If you have not considered moving your practice from commission-based to fee-based compensation, now may be a great time to do it.
I’ve read that assets in managed accounts rose by more than 14 percent in the fourth quarter of 2001 to $766.9 billion. Broker-sponsored separate accounts, along with consultant programs, brought in a total of $422.1 billion in assets under management. This shows a substantial combined growth rate of 6.8 percent since the beginning of 2001. Compare this increase with the decline in long-term mutual funds, which posted a $322 billion decline in assets, or a negative 7.5 percent growth for the year.
From this data, it seems obvious that if you do not take the trend toward fee-based money management seriously, you may lose clients and revenue. Converting your book of business to a fee-based model will allow you to capitalize on these changes in the investment business. The fee-based model lets you build long-term relationships with your clients and cultivate loyalty. It also shows that you are a trusted advisor who helps his clients decide on the most appropriate course of action based on their needs and objectives—not on the commissions you stand to make.
Steps to success
Like any change to your practice, you will need to thoroughly think through each phase of the process. Here are three important steps:
1. Get registered: You must register as an investment advisor to charge fees and work in an asset-advisory business. You must also become a registered investment advisor and register, using Form ADV in each state in which you want to do business. Be aware that each state will have different filing requirements and that you should find a broker-dealer who can assist you with the filings and the forms.

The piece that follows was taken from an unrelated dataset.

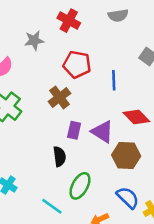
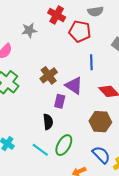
red pentagon: (77, 64) -> (80, 31), moved
purple triangle: (102, 132) -> (74, 85), moved
cyan line: (52, 206) -> (40, 150), moved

2. Assess your goals and operations: This step is critical in making sure you are prepared to run a fee-based business. You need to know the strengths of the practice that you want to market, as well as the weaknesses you want to manage during the conversion. Don’t attempt to “wing it.” You need to set aside some time each day to think through the elements of your business plan. It might be helpful to use professional consultation and coaching during this phase.
3. Transition: Now’s the time to create the conversion plan. Among under things, the plan should have:
· Short, medium and long-range objectives
· Number of hours you can dedicate each week to the project
· Tasks you wish to assign your staff
· Current workload
· A price list for the services you perform
· A client-by-client evaluation of your book of business
· The method by which you will approach your clients about the conversion
As you plan the conversion, you may be concerned about losing income. One way to minimize your financial loss is to convert only 15 percent of your commission business each year to the fee-based model. This approach will help to minimize any negative economic impact to your practice and make the transition gradual.
Let’s address the issues you need to consider as you switch to a fee-based practice:
- Business plan: This includes marketing your services, an overall business strategy and financial projections.
- Marketing plan: Decide which clients to target, the services you’ll need to provide and a fee structure.
- Practice operations: Examine your equipment needs, staffing requirements and staff training.
- Client profile: Build a client profile that includes the number of clients you have, their average portfolio size and a business breakdown (brokerage vs. nonbrokerage business).
- Legal and compliance: Be aware of changes in licensing, registration and errors & omissions insurance.
- Office preparation: Prepare a projected budget, buy any specialized software you need, consider staffing needs, plan time commitments for the transition and the new work structure and decide on a training process.
- Conversion preparation: Script your transition and practice the move at the same time as you meet with clients to help them through the transition.
What is at stake is your long-term business survival. The five major New York wire houses currently dominate the distribution of assets in fee-based managed accounts and control about 70 percent of the market. But other firms and programs are beginning to make a path into this competitive marketplace. Competition will drive down prices and increase business for advisors who have carefully prepared their value-added client programs.